Like metacognitive therapy, ACT was originally presented as a challenge to CBT, so we can only wonder that it is now included in a CBT journal. And like the other approaches here, it is not new, being a partial rehash of behavioural techniques going back to 1945, even if the hashing was more recent.
The acceptance part of ACT means that patients stop trying to resolve their difficulties, and instead just accept them. ACT incorporates mindfulness to help with this. There are some other elements whose real effect is unclear, and which might well be no more than obfuscation.
The commitment part means that patients take action to live life in a different way, using conventional behavioural techniques to overcome symptomatic obstacles. So ACT boils down to conventional behaviour therapy with mindfulness, leaving the patient’s emotional difficulties unresolved.
ACT’s overcomplicated theories and reliance on philosophical mumbo-jumbo make it seem more like a cult than a therapeutic model. The words “acceptance” and “commitment” are such nice, harmless-sounding words…how could there be anything bad in it? But like the mindfulness and behavioural techniques on which it is based, ACT evades working directly with emotions.
The article on self help is by far the most candid and the best argued, explaining in some detail why conventional approaches to CBT do not work well in the wider context of a healthcare system. Lack of competent therapists, consequent long waiting lists in some areas, and other related problems of large-scale delivery mean that CBT delivered conventionally by experts can never be expected to meet the demand for effective treatments.

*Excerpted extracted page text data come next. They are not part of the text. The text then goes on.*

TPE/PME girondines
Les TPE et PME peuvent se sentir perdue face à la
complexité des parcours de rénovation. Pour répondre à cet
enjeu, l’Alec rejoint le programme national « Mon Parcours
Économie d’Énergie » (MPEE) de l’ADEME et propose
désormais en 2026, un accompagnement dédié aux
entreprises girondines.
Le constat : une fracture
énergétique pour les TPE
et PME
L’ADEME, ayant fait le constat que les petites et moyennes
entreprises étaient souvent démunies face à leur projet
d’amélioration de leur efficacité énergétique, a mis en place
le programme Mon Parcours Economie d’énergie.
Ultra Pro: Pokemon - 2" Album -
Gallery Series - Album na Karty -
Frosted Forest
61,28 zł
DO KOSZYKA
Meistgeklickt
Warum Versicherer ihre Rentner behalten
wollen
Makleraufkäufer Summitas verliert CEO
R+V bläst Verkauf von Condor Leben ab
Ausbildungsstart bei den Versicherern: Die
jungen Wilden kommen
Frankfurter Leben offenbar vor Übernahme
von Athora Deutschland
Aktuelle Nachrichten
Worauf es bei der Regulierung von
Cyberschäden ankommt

The article acknowledges some Internet (though not blogosphere) critics of the move towards self-help forms of CBT in the NHS, and it summarizes what is known about the effectiveness of self-help approaches. It even discusses problems with the associated stepped care models. (For more on stepped care, see: Steps, merry-go-rounds and slides.)

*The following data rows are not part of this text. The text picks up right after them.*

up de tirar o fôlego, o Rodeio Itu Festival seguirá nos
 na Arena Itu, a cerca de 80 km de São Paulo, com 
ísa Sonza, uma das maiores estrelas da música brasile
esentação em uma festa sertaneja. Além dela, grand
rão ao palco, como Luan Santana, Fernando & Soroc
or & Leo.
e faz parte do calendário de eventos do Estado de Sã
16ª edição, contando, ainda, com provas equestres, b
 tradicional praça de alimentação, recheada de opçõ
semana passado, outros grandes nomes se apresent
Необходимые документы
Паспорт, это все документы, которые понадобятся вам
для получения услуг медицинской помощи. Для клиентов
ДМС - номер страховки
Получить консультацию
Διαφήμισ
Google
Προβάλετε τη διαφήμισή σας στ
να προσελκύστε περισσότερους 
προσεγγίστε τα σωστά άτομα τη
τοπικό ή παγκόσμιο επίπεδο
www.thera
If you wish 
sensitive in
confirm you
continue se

Unfortunately some of the article’s conclusions are paradoxical. Self-help forms of CBT only work well if a therapist is involved. The therapist does not have to be particularly well trained, and there are no clear differences between different forms of self-help materials.
It’s not hard extend the article’s somewhat limited conclusions. From the evidence presented, it would seem that the therapist really is the important element in CBT after all. The key to an effective self-help approach is that it’s not really self help at all, it’s the use of therapists who can be quickly and cheaply trained. Perhaps the real problem causing a shortage of therapists is that conventional therapist training is now far more costly and theoretical than it needs to be.

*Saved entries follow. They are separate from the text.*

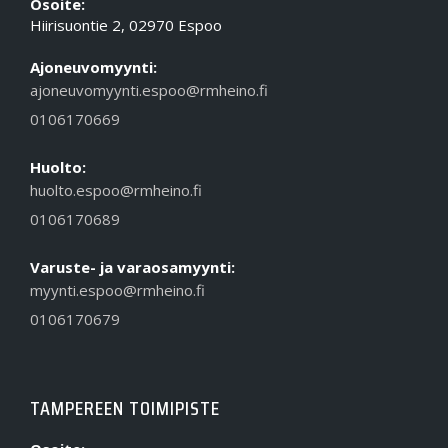
Osoite:
Hiirisuontie 2, 02970 Espoo
Ajoneuvomyynti:
ajoneuvomyynti.espoo@rmheino.fi
0106170669
Huolto:
huolto.espoo@rmheino.fi
0106170689
Varuste- ja varaosamyynti:
myynti.espoo@rmheino.fi
0106170679
TAMPEREEN TOIMIPISTE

Once again, however, the ideas the article presents as new go back a long way. Are we really only now discovering that people can help themselves a little by reading books, but it’s better if they have a person to help them?
Self help approaches are a deliberate evasion of proper psychotherapy. The real effect on people’s lives (not just on their symptoms) is not explicitly discussed, but it is at least hinted at in the idea that people who have had ineffective self help might be harder to treat in the conventional way afterwards. It is a faint acknowledgement that self-help approaches might be potentially harmful.
One might assume that psychotherapy is like other branches of medicine, that it aims to identify abnormal states and correct them as far as possible. One might assume, for example, that if a patient has a broken ankle it is better to set the bone in plaster than to amputate. But what if some doctors find plaster unpleasant to work with, and prefer to amputate? What if amputation is cheaper for the healthcare system?
This is the situation that psychotherapy finds itself in. CBT involves working with emotions, which some therapists would prefer to evade. And CBT is expensive for healthcare systems. So questions about what kind of outcome is really best for the patient are not asked.